Charles McGraw plays sadistic killer Moxie, a role which, IMO, could have been played by with more exuberance.
McGraw had parts in other noirs including the Anthony Mann films Reign of Terror (1949) and Border Incident (1949) and Side Street (1950). He had the lead in the noir classic The Narrow Margin (1952),

The Producer
FILMGOERS often have only a vague idea of what a movie producer dies. T-Men producer Edward Small got his nose out of joint because he thought distributor Eagle Lion was claiming credit for his work. Hollywood newspaper Variety on Wednesday March 31 1948  said that Small had terminated an agreement with Eagle Lion after T-Men hit cinemas. Small Productions would continue with a promise to produce Raw Deal another noir using the combined talents of Mann, Alton, and O’Keefe. Like T-Men, Raw Deal was a success. Variety reported that Small decided Eagle Lion was taking credit in advertising and news reports for the production of T-Men and downplaying Small’s contribution to the film.

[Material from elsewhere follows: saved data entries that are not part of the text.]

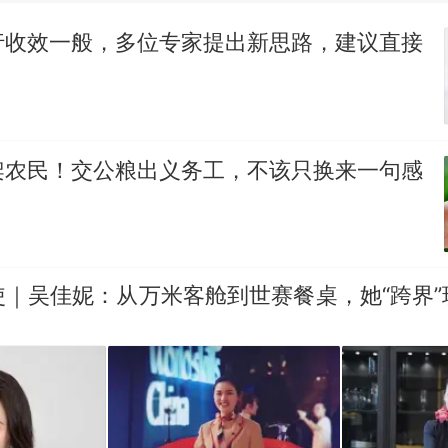
惊艳！字都飘起来了 博主在田间创作“悬浮字” 网友：
行收效一般，多位专家提出新思路，建议直接
制裁瓜子饺子，美国怕什么？
热
架农民！交公粮出义务工，不该只换来一句感
使｜吴佳妮：从万米客舱到世赛餐桌，她“跨界”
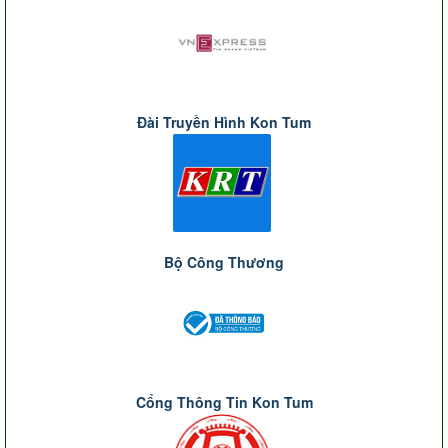
Đài Truyền Hình Kon Tum
Bộ Công Thương
Cổng Thông Tin Kon Tum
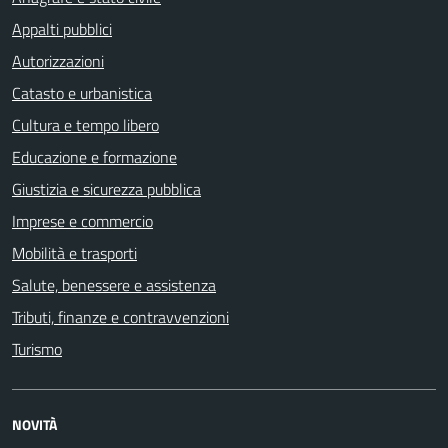
Appalti pubblici
Autorizzazioni
Catasto e urbanistica
Cultura e tempo libero
Educazione e formazione
Giustizia e sicurezza pubblica
Imprese e commercio
Mobilità e trasporti
Salute, benessere e assistenza
Tributi, finanze e contravvenzioni
Turismo
NOVITÀ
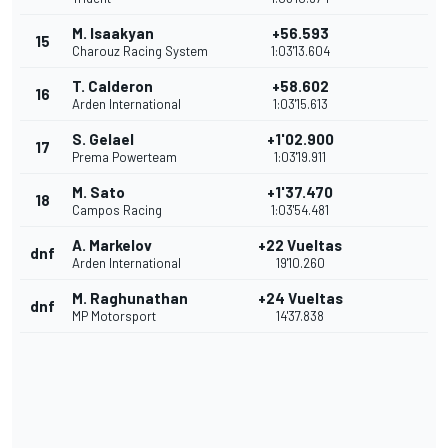
M. Isaakyan
+56.593
15
Charouz Racing System
1:03'13.604
T. Calderon
+58.602
16
Arden International
1:03'15.613
S. Gelael
+1'02.900
17
Prema Powerteam
1:03'19.911
M. Sato
+1'37.470
18
Campos Racing
1:03'54.481
A. Markelov
+22 Vueltas
dnf
Arden International
19'10.260
M. Raghunathan
+24 Vueltas
dnf
MP Motorsport
14'37.838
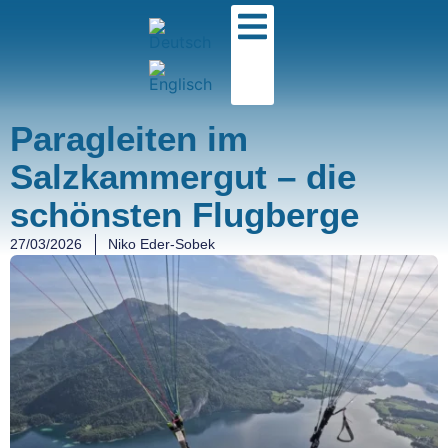
Paragleiten im
Salzkammergut – die
schönsten Flugberge
27/03/2026
Niko Eder-Sobek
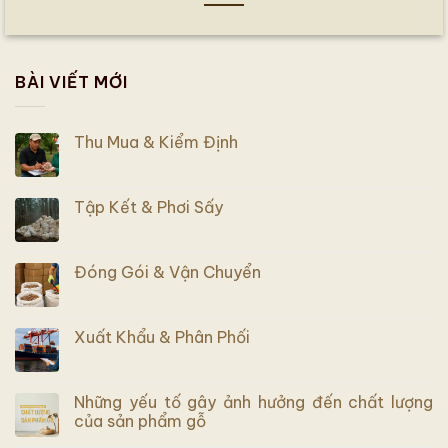
BÀI VIẾT MỚI
Thu Mua & Kiểm Định
Tập Kết & Phơi Sấy
Đóng Gói & Vận Chuyển
Xuất Khẩu & Phân Phối
Những yếu tố gây ảnh hưởng đến chất lượng
của sản phẩm gỗ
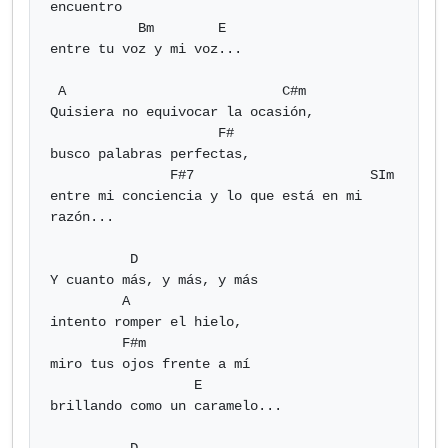
encuentro

           Bm        E

entre tu voz y mi voz...

 A                           C#m

Quisiera no equivocar la ocasión,

                     F#

busco palabras perfectas,

               F#7                      SIm

entre mi conciencia y lo que está en mi 
razón...

          D

Y cuanto más, y más, y más

         A

intento romper el hielo,

         F#m

miro tus ojos frente a mí

                  E

brillando como un caramelo...
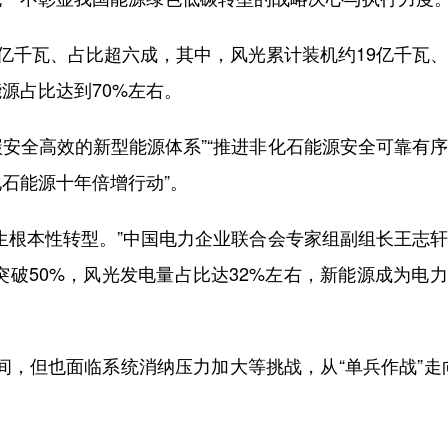
亿千瓦、占比超六成，其中，风光累计装机约19亿千瓦
源占比达到70%左右。
安全高效的新型能源体系”“推进非化石能源安全可靠有
石能源十年倍增行动”。
根本性转型。”中国电力企业联合会专家组副组长王志轩
突破50%，风光发电量占比达32%左右，新能源成为电
。
间，但也面临系统消纳压力加大等挑战，从“单兵作战”走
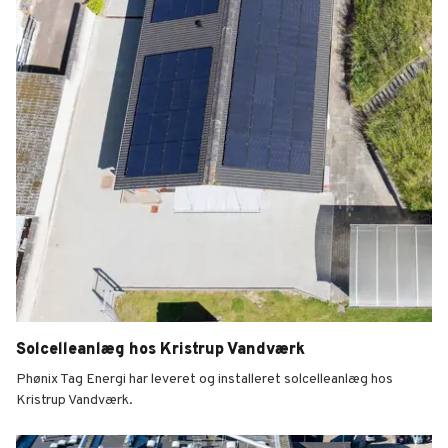
Solcelleanlæg hos Kristrup Vandværk
Phønix Tag Energi har leveret og installeret solcelleanlæg hos
Kristrup Vandværk.
Solcelleanlæg hos Kristrup Vandværk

Unintentionally (I think) funny line
“Did you ever spend 10 nights in a Turkish bath looking for a man?”
– Spoken by O’Keefe who won the 1947 Matthew McConaughey Shirtless Award for his steambath scenes in T-Men.

Noirishing scenes

QUITE A FEW SCENES are visually stunning. Two that particularly impress me both involve psychopath Moxie. The first sees Moxie and the Schemer in a bathhouse. The second has T-Man Dennis O'Brien trying to retrieve a counterfeiting plate from beneath the washbasin where Moxie is doing his ablutions. In these scenes, the camerawork is superb and the actors’ movements are well choreographed by the director.

The verdict

Play the full movie

Our second feature is Bluebeard (1944).

RICH UGLY OLD MAN seduces beautiful young women and then destroys them - what possible relevance would such a storyline have for Hollywood? Well, the producers of Bluebeard (1944) felt this French folk tale might make a handy little parable for the movie-going masses.
Being Hollywood, one part of the Bluebeard legend had to be changed – an ugly central character just would not do. Instead, we have the compelling rather than handsome visage of John Carradine, the patriarch of an acting clan with the most prominent member being his son David.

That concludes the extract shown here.